Pour redevenir efficaces, les actions de contestation devraient se réinventer. Les anciennes méthodes contestataires, les manifestations sur leurs itinéraires rebattus, et les grèves nationales, sectorielles, tournantes ou générales, sont périmées. Elles ne fonctionnent plus. A droite, les éditorialistes bien-pensants le répètent depuis si longtemps que c’est devenu une vérité établie à gauche aussi, où toujours on se questionne et où parfois on se querelle. Là, les modernes ont surpassé les anciens. Le syndicalisme podagre ne rapporte plus, et le frais antifascisme l’écrase de toute la puissance de ses invincibles KPIs.

Les premiers, les anciens, ont fait défiler 140.000 syndicalistes en chasuble en plastique dans les rues mille fois arpentées d’une Bruxelles lassée, où ils ont scandé leurs slogans élimés. Dans la foulée, et malgré les critiques unanimes de la presse bien-pensante, les syndicats ont décidé d’embrayer avec trois jours de grève à la papa, bien rigide comme il n’en faut soi-disant pas, avec des services publics paralysés et des zonings bouchonnés. Le bilan, pour cette gauche d’antan, peut déjà être tiré.

Parce que les éditoriaux sont âpres, comme toujours, et l’image des syndicats dépréciée.
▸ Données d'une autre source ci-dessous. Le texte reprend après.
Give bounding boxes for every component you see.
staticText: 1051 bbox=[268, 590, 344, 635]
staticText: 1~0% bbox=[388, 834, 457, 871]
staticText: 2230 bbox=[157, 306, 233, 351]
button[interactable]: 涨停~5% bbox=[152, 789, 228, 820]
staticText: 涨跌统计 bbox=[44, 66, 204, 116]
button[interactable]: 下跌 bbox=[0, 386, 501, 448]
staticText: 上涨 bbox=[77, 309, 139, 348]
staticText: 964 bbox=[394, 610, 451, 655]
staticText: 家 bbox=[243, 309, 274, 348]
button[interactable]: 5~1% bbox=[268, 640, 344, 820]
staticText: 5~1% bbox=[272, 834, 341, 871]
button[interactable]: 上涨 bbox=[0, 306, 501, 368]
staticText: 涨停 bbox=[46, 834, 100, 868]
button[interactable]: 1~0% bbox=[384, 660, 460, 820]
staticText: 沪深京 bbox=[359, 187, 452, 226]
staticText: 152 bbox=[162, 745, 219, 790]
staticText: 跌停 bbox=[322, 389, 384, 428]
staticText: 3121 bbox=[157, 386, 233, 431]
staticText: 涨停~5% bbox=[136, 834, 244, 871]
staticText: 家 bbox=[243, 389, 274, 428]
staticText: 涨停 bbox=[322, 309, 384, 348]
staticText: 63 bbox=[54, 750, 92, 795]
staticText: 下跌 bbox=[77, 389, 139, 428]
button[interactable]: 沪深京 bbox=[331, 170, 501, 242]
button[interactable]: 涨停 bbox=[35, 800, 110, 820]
Mais surtout parce que le gouvernement a déjà reculé face à cette roide offensive pèpère. L’Arizona est bloqué comme jamais, depuis la manifestation en front commun syndical du 13 octobre. Le malus pension est retardé. La TVA, pourtant l’impôt que la droite déteste le moins, ne sera pas augmentée. Et le MR est devenu le seul parti libéral du monde à défendre l’indexation automatique des salaires.  

Quant aux seconds, les modernes, ils se gargarisent de leur moderne agilité. Elle les fait interdire, empêcher ou compliquer des conférences du MR, à Liège ou à Saint-Gilles. Ils mobilisent des policiers, jettent des fruits pourris plus neufs, crient des slogans plus inédits, publient des stories plus fraîches.

Mais, notamment à cause des critiques unanimes de la presse bien-pensante, ils ne contrecarrent aucun de leurs adversaires. Au contraire, ils les servent. Car la droite qu’ils contestent n’est jamais aussi hégémonique que lorsqu’elle se victimise pour éviter les explications de fond. Ce qui fait qu’alors qu’elle se modère, devant la mobilisation syndicale, sur les questions socio-économiques, elle se radicalise, devant les actions antifascistes, sur les sujets identitaires. Face à cette nouvelle droite pleurnicharde, ces modernes-là sont ainsi aussi efficaces que ne l’étaient les aînés qu’ils critiquent, à l’époque où ce que ces anciens faisaient ne marchait pas. Une sacrée performance.